Managers of mutual funds and, to a lesser degree, pension funds are operating so exuberantly that in this year's first month volume rose 62% on the American Stock Exchange and went up 20% on the New York Stock Exchange. Trouble is, the exchanges and the back offices of brokerage firms have not expanded and automated fast enough to keep up with the increase. In the resulting snarl of tape and paper, countless buyers have either received the wrong confirmation slips and stock certificates or failed to receive any at all. As they struggle to straighten out the mess, brokers earning upward of $50,000 a year have had to spend as much time doing the work of $80-a-week stock clerks as they do studying the stocks they sell so profitably. For the past two weeks, the market has had to close early to give brokers a chance to restore some order.
The root problem is that the market is still locked to the 18th century practice of shuffling millions of paper stock certificates back and forth among investors.
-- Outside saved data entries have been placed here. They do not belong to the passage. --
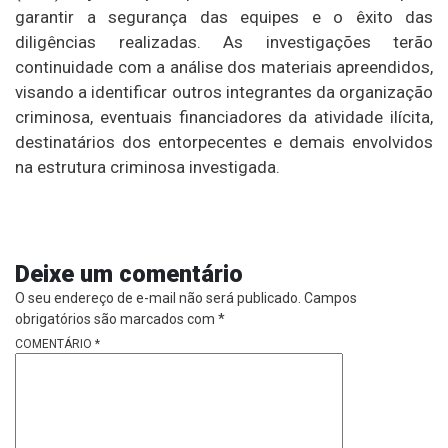
garantir a segurança das equipes e o êxito das
diligências realizadas. As investigações terão
continuidade com a análise dos materiais apreendidos,
visando a identificar outros integrantes da organização
criminosa, eventuais financiadores da atividade ilícita,
destinatários dos entorpecentes e demais envolvidos
na estrutura criminosa investigada.
Deixe um comentário
O seu endereço de e-mail não será publicado.
Campos
obrigatórios são marcados com
*
COMENTÁRIO
*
What market managers need, and are trying to achieve, is a completely automated system that would do away with the fancy certificates but record the transactions of every investor on a master file, like deposits and withdrawals in bank accounts.
Inevitably, the upsurge in trading has led to some sharprises, often followed by precipitous falls, in the shares of relatively small companies that have more promise than profit. But there is no doubt that most institutions have earned much more than they would have if they had invested only in bonds or blue-chip stocks. Last year one-third of the nation's major mutual funds gained 33% or more, and several rose better than 100%.
During the past year, of course, it took bad judgment, bad timing and bad luck to lose money in the market. The Dow-Jones industrial average of 30 basic blue chips rose 15% in 1967, but the Dow is much too narrow a gauge. Outmoded and inadequate, it does not come close to measuring the total market or its most dynamic companies, even though it has an exaggerated influence over the market's mood. It closed last week at 864—just about where it was three years ago. The better, broader Standard & Poor index of 500 of the 1,255 common stocks on the New York Exchange rose 20% last year, and even that figure tells only a modest part of the story. Shares on the American Exchange jumped 82% in 1967, and the Standard & Poor average of 20 low-priced issues climbed 87%. While few experts expect such phenomenal growth to continue, in an expansive economy the long-term trend remains bullish.
How They Pick Them
As they search for promising shares, the professionals look above all for corporate profits—but there has been a change in the kind of profits that they seek. Today's stock analysts are much less interested in past or even present profits than the potential for future growth. Many are largely uninterested in a company's physical assets because some of the best earnings gainers, especially in service industries, have little in the way of property or machines.